As a clinical psychologist working with children and families for over twenty years, I sincerely wish these statistics were true and were an indication of improving emotional health and well-being of children across NYS.  However, in partnering with many children and families on their journey towards healing as well as working with communities throughout the state who are addressing trauma systemically, I know that it is simply not an accurate representation.  This leads us to question what has contributed to this misleading picture.

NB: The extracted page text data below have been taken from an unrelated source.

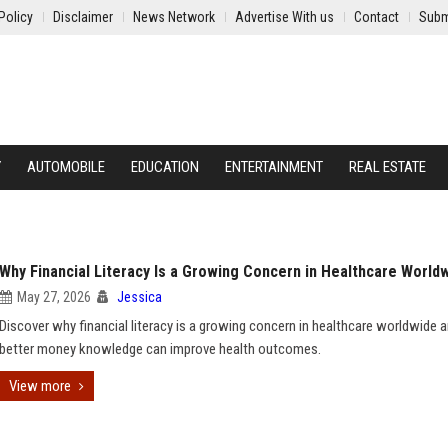
Policy
Disclaimer
News Network
Advertise With us
Contact
Subm
Y
AUTOMOBILE
EDUCATION
ENTERTAINMENT
REAL ESTATE
Why Financial Literacy Is a Growing Concern in Healthcare World
May 27, 2026
Jessica
Discover why financial literacy is a growing concern in healthcare worldwide
better money knowledge can improve health outcomes.
View more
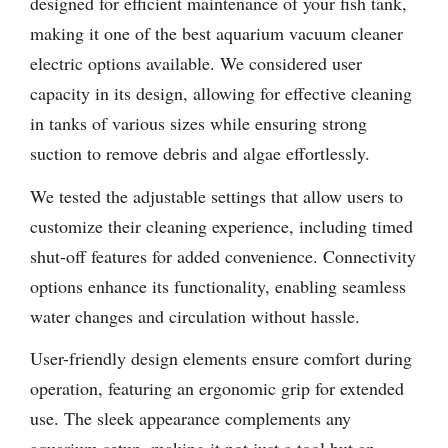
designed for efficient maintenance of your fish tank,
making it one of the best aquarium vacuum cleaner
electric options available. We considered user
capacity in its design, allowing for effective cleaning
in tanks of various sizes while ensuring strong
suction to remove debris and algae effortlessly.
We tested the adjustable settings that allow users to
customize their cleaning experience, including timed
shut-off features for added convenience. Connectivity
options enhance its functionality, enabling seamless
water changes and circulation without hassle.
User-friendly design elements ensure comfort during
operation, featuring an ergonomic grip for extended
use. The sleek appearance complements any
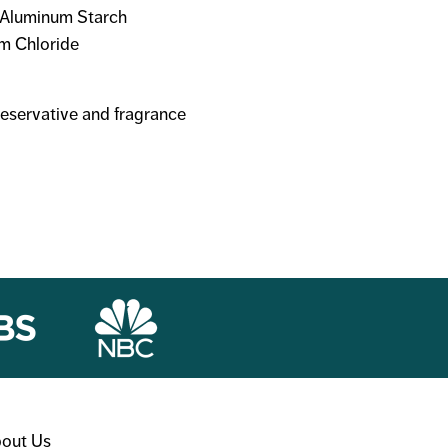
, Aluminum Starch
um Chloride
reservative and fragrance
out Us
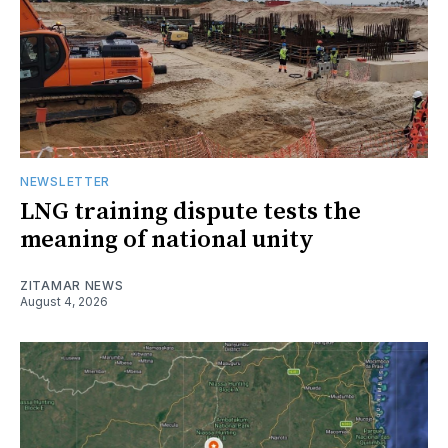
NEWSLETTER
LNG training dispute tests the
meaning of national unity
ZITAMAR NEWS
August 4, 2026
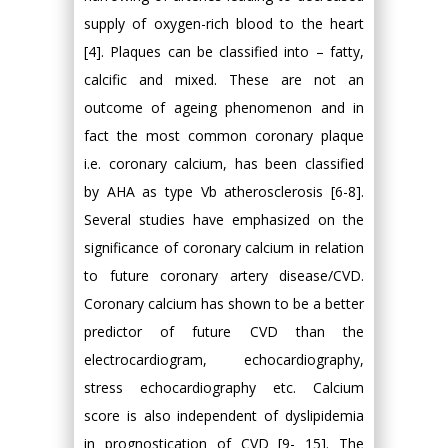
supply of oxygen-rich blood to the heart
[4]. Plaques can be classified into – fatty,
calcific and mixed. These are not an
outcome of ageing phenomenon and in
fact the most common coronary plaque
i.e. coronary calcium, has been classified
by AHA as type Vb atherosclerosis [6-8].
Several studies have emphasized on the
significance of coronary calcium in relation
to future coronary artery disease/CVD.
Coronary calcium has shown to be a better
predictor of future CVD than the
electrocardiogram, echocardiography,
stress echocardiography etc. Calcium
score is also independent of dyslipidemia
in prognostication of CVD [9- 15]. The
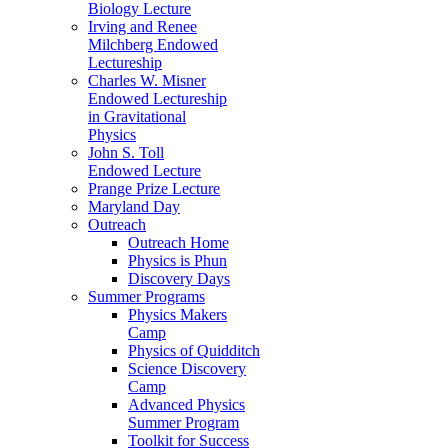
Biology Lecture
Irving and Renee
Milchberg Endowed
Lectureship
Charles W. Misner
Endowed Lectureship
in Gravitational
Physics
John S. Toll
Endowed Lecture
Prange Prize Lecture
Maryland Day
Outreach
Outreach Home
Physics is Phun
Discovery Days
Summer Programs
Physics Makers
Camp
Physics of Quidditch
Science Discovery
Camp
Advanced Physics
Summer Program
Toolkit for Success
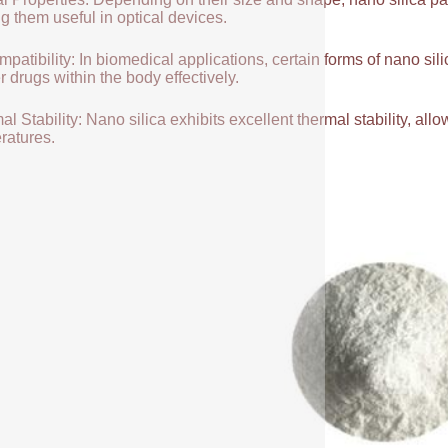
g them useful in optical devices.
patibility: In biomedical applications, certain forms of nano sili
r drugs within the body effectively.
l Stability: Nano silica exhibits excellent thermal stability, allow
ratures.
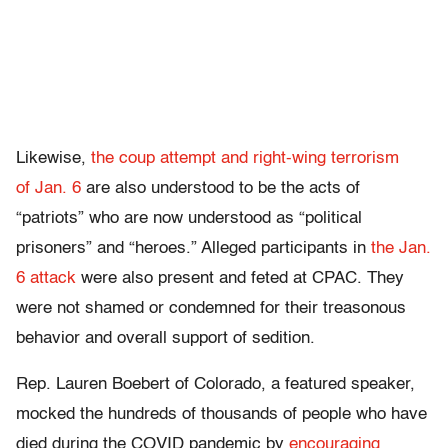
Likewise,
the coup attempt and right-wing terrorism
of Jan. 6
are also understood to be the acts of
“patriots” who are now understood as “political
prisoners” and “heroes.” Alleged participants in
the Jan.
6 attack
were also present and feted at CPAC. They
were not shamed or condemned for their treasonous
behavior and overall support of sedition.
Rep. Lauren Boebert of Colorado, a featured speaker,
mocked the hundreds of thousands of people who have
died during the COVID pandemic by
encouraging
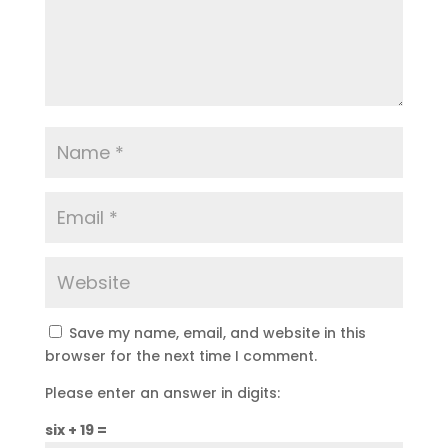
Save my name, email, and website in this
browser for the next time I comment.
Please enter an answer in digits:
six + 19 =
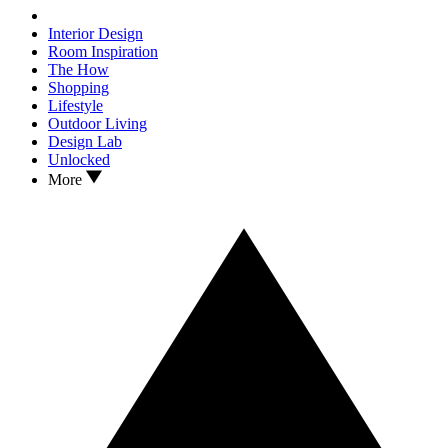
Interior Design
Room Inspiration
The How
Shopping
Lifestyle
Outdoor Living
Design Lab
Unlocked
More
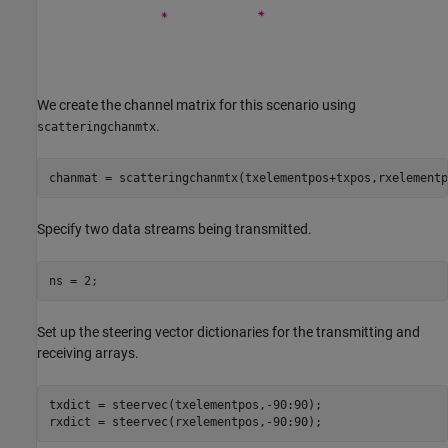
We create the channel matrix for this scenario using
.
scatteringchanmtx
chanmat = scatteringchanmtx(txelementpos+txpos,rxelementp
Specify two data streams being transmitted.
ns = 2;
Set up the steering vector dictionaries for the transmitting and
receiving arrays.
txdict = steervec(txelementpos,-90:90);

rxdict = steervec(rxelementpos,-90:90);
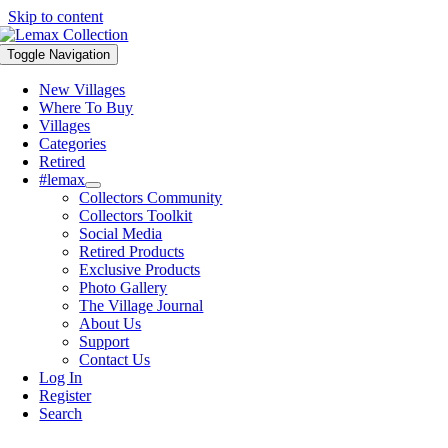
Skip to content
Toggle Navigation
New Villages
Where To Buy
Villages
Categories
Retired
#lemax
Collectors Community
Collectors Toolkit
Social Media
Retired Products
Exclusive Products
Photo Gallery
The Village Journal
About Us
Support
Contact Us
Log In
Register
Search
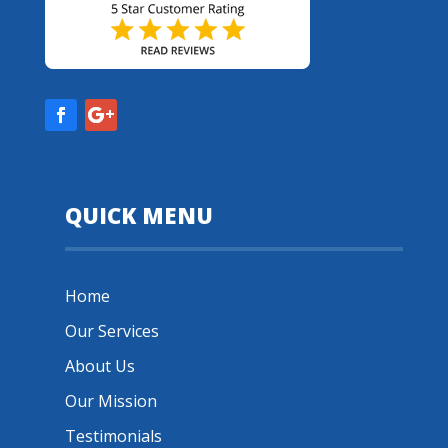
QUICK MENU
Home
Our Services
About Us
Our Mission
Testimonials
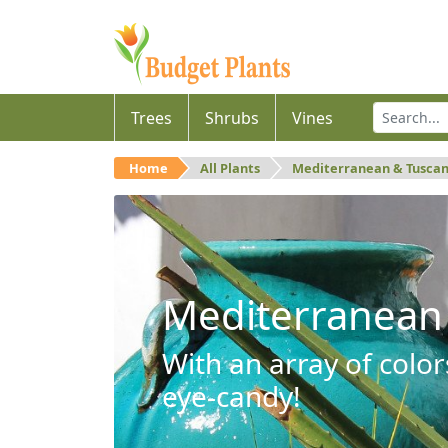
Trees
Shrubs
Vines
Home
All Plants
Mediterranean & Tusca
Mediterranean
With an array of color
eye-candy!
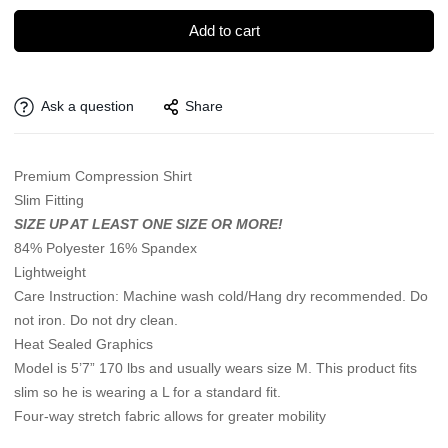
Add to cart
Ask a question
Share
Premium Compression Shirt
Slim Fitting
SIZE UP AT LEAST ONE SIZE OR MORE!
84% Polyester 16% Spandex
Lightweight
Care Instruction: Machine wash cold/Hang dry recommended. Do
not iron. Do not dry clean.
Heat Sealed Graphics
Model is 5’7” 170 lbs and usually wears size M. This product fits
slim so he is wearing a L for a standard fit.
Four-way stretch fabric allows for greater mobility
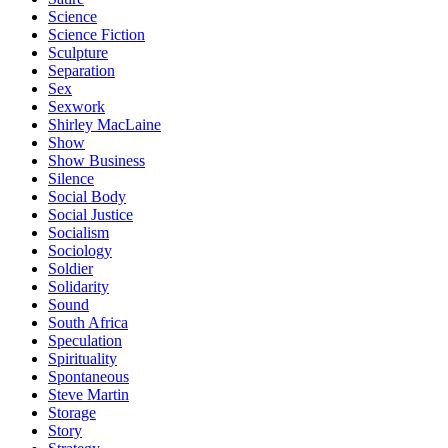
Science
Science Fiction
Sculpture
Separation
Sex
Sexwork
Shirley MacLaine
Show
Show Business
Silence
Social Body
Social Justice
Socialism
Sociology
Soldier
Solidarity
Sound
South Africa
Speculation
Spirituality
Spontaneous
Steve Martin
Storage
Story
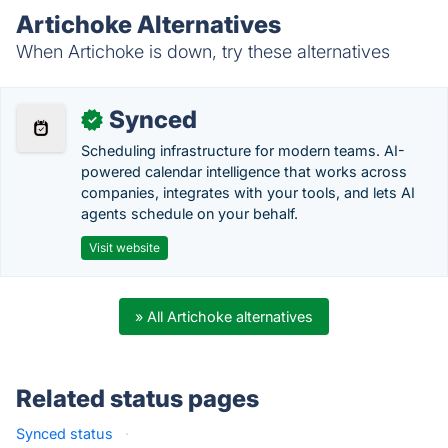
Artichoke Alternatives
When Artichoke is down, try these alternatives
Synced
✓
Scheduling infrastructure for modern teams. AI-
powered calendar intelligence that works across
companies, integrates with your tools, and lets AI
agents schedule on your behalf.
Visit website
» All Artichoke alternatives
Related status pages
Synced status
·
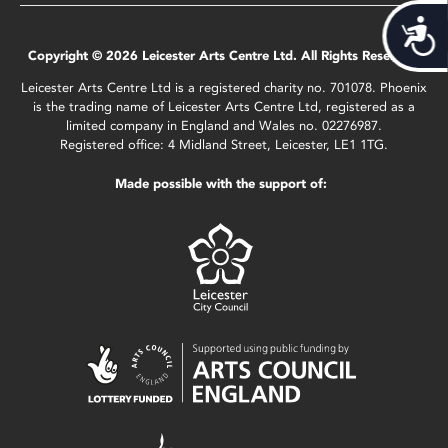
Acces
Copyright © 2026 Leicester Arts Centre Ltd. All Rights Reserved.
Leicester Arts Centre Ltd is a registered charity no. 701078. Phoenix
is the trading name of Leicester Arts Centre Ltd, registered as a
limited company in England and Wales no. 02276987.
Registered office: 4 Midland Street, Leicester, LE1 1TG.
Made possible with the support of:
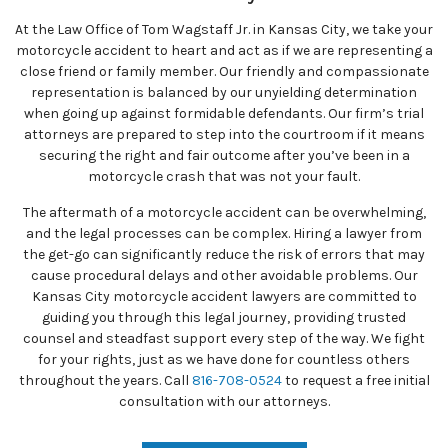
At the Law Office of Tom Wagstaff Jr. in Kansas City, we take your
motorcycle accident to heart and act as if we are representing a
close friend or family member. Our friendly and compassionate
representation is balanced by our unyielding determination
when going up against formidable defendants. Our firm’s trial
attorneys are prepared to step into the courtroom if it means
securing the right and fair outcome after you’ve been in a
motorcycle crash that was not your fault.
The aftermath of a motorcycle accident can be overwhelming,
and the legal processes can be complex. Hiring a lawyer from
the get-go can significantly reduce the risk of errors that may
cause procedural delays and other avoidable problems. Our
Kansas City motorcycle accident lawyers are committed to
guiding you through this legal journey, providing trusted
counsel and steadfast support every step of the way. We fight
for your rights, just as we have done for countless others
throughout the years. Call
816-708-0524
to request a free initial
consultation with our attorneys.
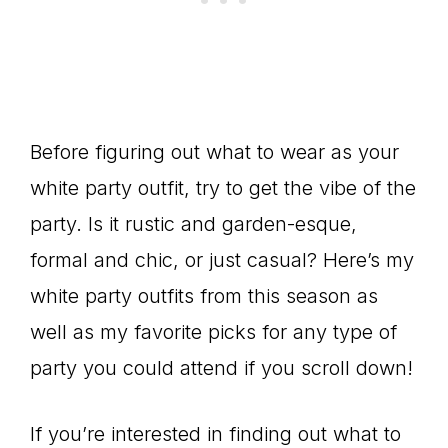
Before figuring out what to wear as your
white party outfit, try to get the vibe of the
party. Is it rustic and garden-esque,
formal and chic, or just casual? Here’s my
white party outfits from this season as
well as my favorite picks for any type of
party you could attend if you scroll down!
If you’re interested in finding out what to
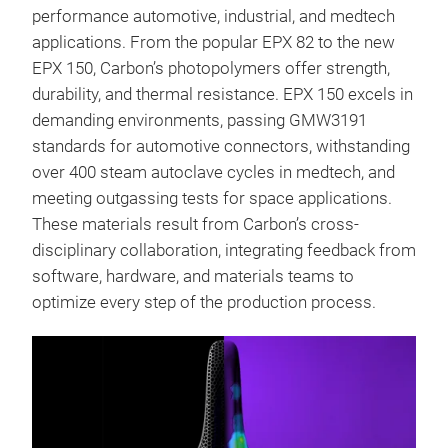
performance automotive, industrial, and medtech
applications. From the popular EPX 82 to the new
EPX 150, Carbon’s photopolymers offer strength,
durability, and thermal resistance. EPX 150 excels in
demanding environments, passing GMW3191
standards for automotive connectors, withstanding
over 400 steam autoclave cycles in medtech, and
meeting outgassing tests for space applications.
These materials result from Carbon’s cross-
disciplinary collaboration, integrating feedback from
software, hardware, and materials teams to
optimize every step of the production process.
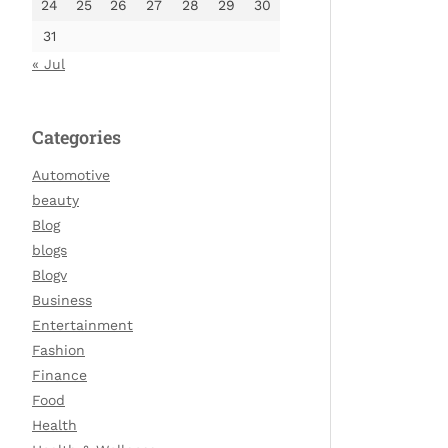
24
25
26
27
28
29
30
31
« Jul
Categories
Automotive
beauty
Blog
blogs
Blogv
Business
Entertainment
Fashion
Finance
Food
Health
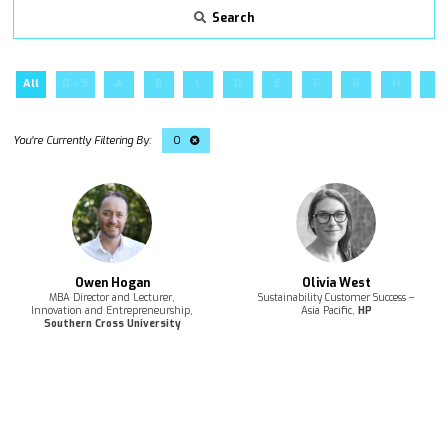
Search
All
0 - 9
A
B
C
D
E
F
G
H
I
O
Owen Hogan
Olivia West
MBA Director and Lecturer,
Sustainability Customer Success –
Innovation and Entrepreneurship,
Asia Pacific,
HP
Southern Cross University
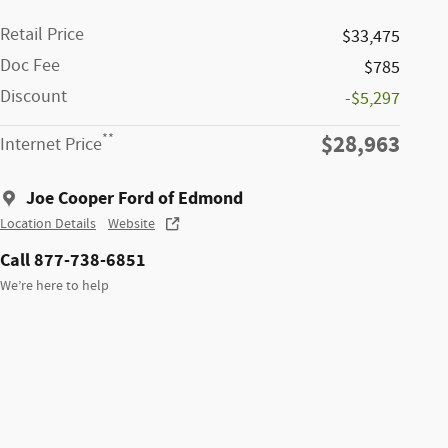
Retail Price
$33,475
Doc Fee
$785
Discount
-$5,297
$28,963
**
Internet Price
Joe Cooper Ford of Edmond
Location Details
Website
Call 877-738-6851
We’re here to help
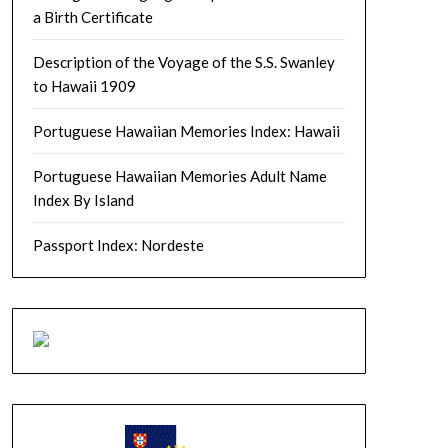
a Birth Certificate
Description of the Voyage of the S.S. Swanley
to Hawaii 1909
Portuguese Hawaiian Memories Index: Hawaii
Portuguese Hawaiian Memories Adult Name
Index By Island
Passport Index: Nordeste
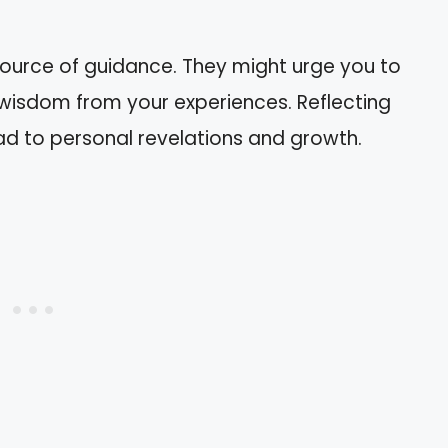
ource of guidance. They might urge you to
k wisdom from your experiences. Reflecting
d to personal revelations and growth.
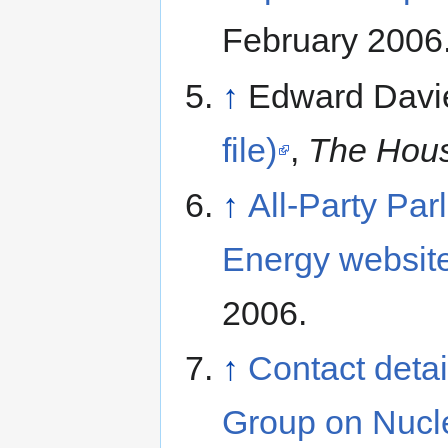
February 2006
↑
Edward Davi
file)
,
The Hou
↑
All-Party Pa
Energy websit
2006.
↑
Contact detai
Group on Nucl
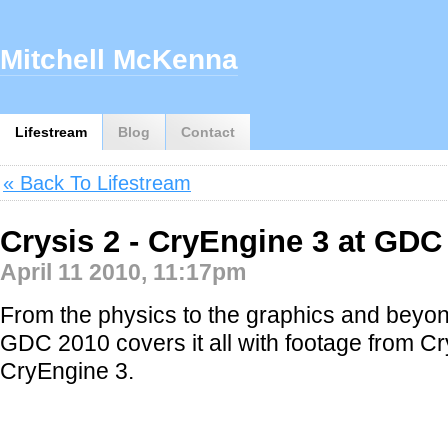
Mitchell McKenna
Lifestream
Blog
Contact
« Back To Lifestream
Crysis 2 - CryEngine 3 at GDC
April 11 2010, 11:17pm
From the physics to the graphics and beyond,
GDC 2010 covers it all with footage from Cr
CryEngine 3.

To understand this discrepancy, it is necessary to go beyond the data presented and examine what data was collected, how it was collected, and the demographics of the participants of the study.  The deeper dive of the 2016-17 National Survey of Children’s Health (NSCH), upon which the fact sheet is based, reveals the following:

  • Parents were asked about household challenges (i.e. incarcerated household member, parental divorce, etc.) but were not asked about physical, sexual, or emotional abuse nor about physical or emotional neglect. This means five of the ten ACEs were not included in the findings presented. 
  • As noted, NSCH data is collected through parental report and while generally a reliable method of data collection for information on children, it has limitations when collecting information on ACEs. Parents may be biased on reporting their child’s history, particularly if any of adverse events were caused by the parent (i.e. physical abuse, neglect). Additionally, the parent may be unaware of adverse events that their child may have experienced. For example, a parent may not realize their child witnessed domestic violence or a child may not report sexually abuse.  Lastly, a parent may underreport due to uncertainty as to how the information will be used even if anonymous.
  • Finally, the majority of those who participated in the study were White, middle to upper class parents, who had at least a college degree or higher. Both parents were also reported to still be married and living within the household (which would also automatically negate another ACE question on parental separation or divorce) and were born in the United States.  Based on these demographics, this data cannot be generalized and considered representative of all children in NYS.  It also suggests that the population sampled may have less exposure to toxic stress associated with racism, poverty, and discrimination which has implications for the findings shared on child outcomes by ACEs. 

Based on the reduction of ACEs included in the survey, reliance on parent report, and the non-representative sample, it is also likely that there is also an underreporting of the physical (chronic conditions, obesity), emotional (developmental or behavioral problems), and social (bullying, engages in school) challenges faced by children across New York State.

As a point of comparison to the profile shared in the fact sheet, a sample of 1700 high school students in an upstate New York community completed the Youth Risk Behavior Survey (YRBS) that included all ten ACEs plus a question on community violence.  In this survey, 25% reported two or more ACEs as opposed to 15.7% reported by CHMHI.   Those with two or more ACEs had statistically significant risk for mental health challenges, suicide ideation and attempts, and substance use.

As our interpretation of information will drive our intervention, it is important to be informed consumers of data.  The New York Fact Sheet could lead to erroneous conclusions that we have made more progress addressing ACEs and toxic stress in our state than has actually been made.  With growing awareness of ACEs and trauma and the impact on individuals, families and communities, now is the time for New York to continue to invest resources in order to strengthen the network that has been building across the state.  Communities and organizations across the state have been working to become trauma responsive and providing trauma specific treatment.  Our concentrated efforts to formalize a network of support both locally and state-wide dramatically increases the opportunity to engage with children and families. With this approach, we will achieve a true reduction in rates of exposure to trauma and subsequent outcomes.